3630    never been treated as badly.  I have been a fr...
Name: review, dtype: object

In [4]:
df.groupby("airline_code", as_index=False)["review"].count()

Unnamed: 0,airline_code,review
0,air-berlin,488
1,british-airways,2863
2,eurowings,275
3,germanwings,146
4,klm-royal-dutch-airlines,1002
5,niki,42
6,ryanair,1610
7,vueling-airlines,967


In [35]:
df = df[df.airline_code!="nikki"]
df.head()

Unnamed: 0,airline_code,review,recommended
0,air-berlin,it has managed to avoid paying. Florence to Lo...,0.0
1,air-berlin,was one of my favourite airlines. Düsseldorf ...,0.0
2,air-berlin,very positive experience. Milan to New York r...,1.0
3,air-berlin,Definitely avoid if you can. Berlin to Prague...,0.0
4,air-berlin,"happy their service. Frankfurt to Berlin, our...",1.0


In [40]:
pressed_reviews = df.groupby("airline_code", as_index=False)["review"].agg({"review": lambda x: "%s" % ' '.join(x)[::]})
pressed_reviews.head()

Unnamed: 0,airline_code,review
0,air-berlin,it has managed to avoid paying.
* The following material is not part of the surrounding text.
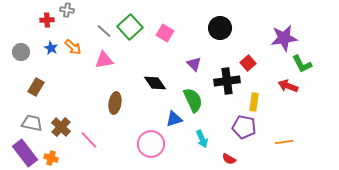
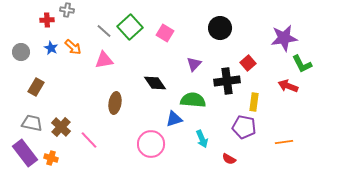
purple triangle: rotated 28 degrees clockwise
green semicircle: rotated 60 degrees counterclockwise
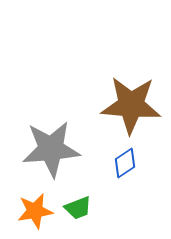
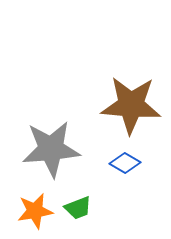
blue diamond: rotated 64 degrees clockwise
Florence to Lo...
1,british-airways,outstanding courtesy and service. I would like...
2,eurowings,"avoided like the plague. Rome to Vienna, I nee..."
3,germanwings,Seat was fine with enough legroom. Dusseldorf...
4,klm-royal-dutch-airlines,Stay away from KLM. Frankfurt to Saint Petersb...


In [7]:
pressed_germanwings = pressed_reviews[pressed_reviews.airline_code=="germanwings"].review.iloc[0]
pressed_germanwings[:300]

'Seat was fine with enough legroom.  Dusseldorf to Berlin. Eurowings flight operated by Germanwings EW9050. Flight had a slight delay of 15 minutes. Flight was smooth and good. Seat was fine with enough legroom. Food and drinks for puchase, crew was just average. crew were smiling and good.  Berlin t'

In [8]:
extra_stopwords = ['flight','seat','time', 'Airline','klm','passenger','passengers','flight','airport','airline']
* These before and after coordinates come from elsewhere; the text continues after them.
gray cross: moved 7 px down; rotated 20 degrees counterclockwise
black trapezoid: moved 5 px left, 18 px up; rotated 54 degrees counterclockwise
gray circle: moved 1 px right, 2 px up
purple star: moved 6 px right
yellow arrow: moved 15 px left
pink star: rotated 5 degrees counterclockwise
<h3>Simple sentiment analysis</h3>
Compute the proportion of positive and negative words in a text

In [9]:
def get_words(url):
    """
    Get sentiment coded words from Hu and Liu's sentiment analysis lexicon.
    """
    import requests
    words = requests.get(url).content.decode('latin-1')
    word_list = words.split('\n')
    index = 0
    while index < len(word_list):
        word = word_list[index]
        if ';' in word or not word:
            word_list.pop(index)
        else:
            index+=1
    return word_list

#Get lists of positive and negative words
p_url = 'http://ptrckprry.com/course/ssd/data/positive-words.txt'
n_url = 'http://ptrckprry.com/course/ssd/data/negative-words.txt'
positive_words = get_words(p_url)
negative_words = get_words(n_url)

In [10]:
positive_words[:5]

['a+', 'abound', 'abounds', 'abundance', 'abundant']

In [11]:
negative_words[:5]

['2-faced', '2-faces', 'abnormal', 'abolish', 'abominable']

In [12]:
df.groupby("airline_code", as_index=False).review.count()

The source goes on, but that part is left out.